Sunday, March 30, 2008
Lost boys of Sudan is a movie that will reference Africa, the US, ethnocentrism and humanitarianism
In 2001, about 3800 Lost Boys arrived in the United States, where they are now scattered in about 38 cities, averaging about 100 per city. Halted after 9/11 for security reasons, the program restarted in 2004, but peace talks were underway in Sudan, and so other refugee crises in other countries took priority. As of 2006, the largest population of Sudanese refugees in the United States is in Omaha, Nebraska which hosts about 7,000 people.

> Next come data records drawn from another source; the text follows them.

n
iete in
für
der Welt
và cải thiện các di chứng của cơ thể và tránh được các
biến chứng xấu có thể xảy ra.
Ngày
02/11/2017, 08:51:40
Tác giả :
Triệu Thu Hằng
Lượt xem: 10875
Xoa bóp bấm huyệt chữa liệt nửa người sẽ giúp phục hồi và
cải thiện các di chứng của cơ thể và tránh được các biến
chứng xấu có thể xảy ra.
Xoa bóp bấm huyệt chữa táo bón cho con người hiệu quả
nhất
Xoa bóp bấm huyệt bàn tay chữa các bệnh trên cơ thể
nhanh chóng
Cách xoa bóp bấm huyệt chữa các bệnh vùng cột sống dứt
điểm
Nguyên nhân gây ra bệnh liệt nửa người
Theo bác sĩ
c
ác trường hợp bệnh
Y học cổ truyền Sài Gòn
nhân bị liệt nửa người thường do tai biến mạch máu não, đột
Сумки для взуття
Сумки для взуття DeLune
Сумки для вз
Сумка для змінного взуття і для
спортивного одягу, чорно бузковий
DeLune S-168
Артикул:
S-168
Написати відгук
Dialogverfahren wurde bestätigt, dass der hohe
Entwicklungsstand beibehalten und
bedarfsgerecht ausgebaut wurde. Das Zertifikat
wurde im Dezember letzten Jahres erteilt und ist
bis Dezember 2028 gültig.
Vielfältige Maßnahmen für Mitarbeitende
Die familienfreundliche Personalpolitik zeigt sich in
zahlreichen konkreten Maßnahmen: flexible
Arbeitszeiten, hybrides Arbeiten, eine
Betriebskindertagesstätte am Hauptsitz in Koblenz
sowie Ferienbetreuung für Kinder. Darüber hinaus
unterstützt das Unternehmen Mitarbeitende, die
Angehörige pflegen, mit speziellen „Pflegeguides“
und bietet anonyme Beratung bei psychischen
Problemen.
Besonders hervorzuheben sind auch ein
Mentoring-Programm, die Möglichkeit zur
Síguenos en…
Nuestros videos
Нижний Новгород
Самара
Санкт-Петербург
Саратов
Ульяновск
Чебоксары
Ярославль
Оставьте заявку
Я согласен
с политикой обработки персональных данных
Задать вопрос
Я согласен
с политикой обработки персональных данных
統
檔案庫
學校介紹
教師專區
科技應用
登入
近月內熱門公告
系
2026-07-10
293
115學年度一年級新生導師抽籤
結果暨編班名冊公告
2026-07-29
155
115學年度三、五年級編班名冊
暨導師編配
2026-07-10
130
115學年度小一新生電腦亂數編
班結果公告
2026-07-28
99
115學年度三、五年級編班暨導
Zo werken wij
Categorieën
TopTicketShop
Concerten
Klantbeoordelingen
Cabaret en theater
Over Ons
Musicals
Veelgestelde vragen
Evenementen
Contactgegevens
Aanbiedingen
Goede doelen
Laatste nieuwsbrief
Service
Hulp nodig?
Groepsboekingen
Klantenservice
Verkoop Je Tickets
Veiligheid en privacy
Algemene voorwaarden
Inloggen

Most of the boys were orphaned or separated from their families when government troops systematically attacked villages in southern Sudan killing many of the inhabitants, most of whom were civilians. The younger boys survived in large numbers because they were away tending herds or were able to escape into the nearby jungles. Orphaned and with no support, they would make epic journeys lasting years across the borders to international relief camps in Ethiopia and Kenya evading thirst, starvation, wild animals, insects, disease, and one of the most bloody wars of the 20th century. Examiners say they are the most badly war-traumatized children ever examined.
When villages were attacked, girls were raped, killed, taken as slaves to the north, or became servants or adopted children for other Sudanese families. As a result, relatively few girls made it to the refugee camps.
Please see the background to the Lost Boys of Sudan documentary. Students will be tested on the notes to be taken from the award-winning 87-minute movie.
Lost Boys of Sudan will be rebroadcast nationally on PBSWorld Sunday, April 6th, at 10pm and Monday, April 7th, at 9am, 3pm and 2am. The film was originally broadcast on PBS/POV series in September of 2004.